Among the thousands of churches destroyed or converted to secular uses in the late 1920s and 1930s, perhaps the most famous was the Cathedral of Christ the Savior in Moscow. This enormous church, if architecturally undistinguished, had been built over a period of two generations, and was finally completed under Tsar Alexander III in 1883. The cathedral towered over the Moscow river near the Kremlin, impressive with its enormous marble panels and paintings of saints. The cathedral’s huge size and its proximity to the Kremlin must have annoyed the communist government, but the cathedral was left mainly untouched for almost a decade and a half after the revolution. Then, on July 18, 1931, a short article appeared in Pravda announcing that the authorities had decided to build a new Palace of the Soviets. The article mentioned the address of the future palace without noting that the new building would rise on the site where the cathedral now stood. To build the new palace, it was clear that the cathedral would have to be demolished. On December 5, 1931, a series of explosions leveled the cathedral, though it took over a year to clear away the debris. In June 1933 Stalin signed an order to construct the world’s largest building on the site: taller and heavier than the Empire State building (completed in 1931), topped by a 6,000 ton statue of Lenin. While the palace was never built, the destruction of the largest Orthodox cathedral in the world sent a clear signal to all believers of a newly militant antireligious policy.32

Christians were not, of course, the only ones affected by the antireligious repressions of the 1920s and 1930s. Jews found themselves in a peculiar position: at the same time a nationality and a religion. Because of the antisemitic excesses of the Bolshevik’s opponents in the Civil War period, probably most Jews welcomed, if cautiously, Soviet rule. But rapidly their own religious practices and clergy came under attack. Yiddish publishing was allowed and even encouraged (though using a phonetic spelling system not accepted outside the USSR), but as a sacred tongue - and the language of Zionism - Hebrew was viewed with suspicion by the authorities. Just as with churches, many synagogues were shut down, often converted into communist clubs, like the Choral Synagogues in Minsk and Kharkov. Frequently the communist specifically used militant atheists of Jewish origin to attack the religion of their fathers. Rabbis, like other clergymen, were stripped of their rights as citizens and were often subject to harassment and arrest.33

While Jews were simultaneously a nationality and a religion, Muslims made up a number of national groups, mainly but not exclusively Turkic in ethnicity and language. Islam is more than a religion; it is a way of life that includes schools, courts, charities, and everyday practices. In the generation between revolution and World War II, most of these institutions were shut down and even the number of mosques declined radically: from 26,279 in 1912 to 1,312 in 1942.34 Mullahs were “persuaded” to resign or were arrested for allegedly encouraging resistance to the Soviet government. Muslim women were encouraged to leave the isolation of their homes and participate in public affairs. Polygamy was outlawed as was the zakah (the contributions to charity every Muslim was required to make) and kalym (bride-price). Campaigns were undertaken against ritual prayer and fasting during Ramadan. Finally, in 1935, the Soviet government forbade Muslims from undertaking the hadj or pilgrimage to Mecca. Soviet measures against Islamic practices had a number of motivations: antireligious, national, and international. Besides the general distaste among communists for any religion, Islam seemed particularly dangerous as a possible source of contact with believers abroad. Within the USSR, the Soviet leadership worried about Pan - Turkic sentiments: the memory of the anti-Bolshevik Basmachi during the Civil War and the heresies of Sultan-Galiev remained strong.

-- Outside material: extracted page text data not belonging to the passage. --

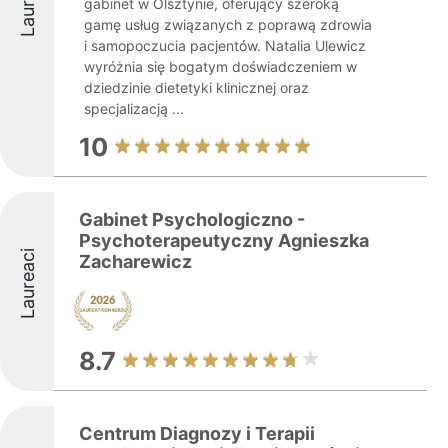
Laureaci
gabinet w Olsztynie, oferujący szeroką
gamę usług związanych z poprawą zdrowia
i samopoczucia pacjentów. Natalia Ulewicz
wyróżnia się bogatym doświadczeniem w
dziedzinie dietetyki klinicznej oraz
specjalizacją ...
10
Gabinet Psychologiczno -
Psychoterapeutyczny Agnieszka
Laureaci
Zacharewicz
8.7
Centrum Diagnozy i Terapii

As in other times of catastrophe, millennial sects cropped up. In certain ways, sects were better equipped to survive Soviet persecutions than were organized churches. Baptists had long existed, though on the edge of legality, even in imperial Russia. Following a brief period of toleration they ran into trouble with the authorities after 1929, when proselytizing was forbidden. But with their tight-knit communities, emphasis on reading the Scriptures, and experience with persecution, the Baptist communities continued to exist illegally in secret.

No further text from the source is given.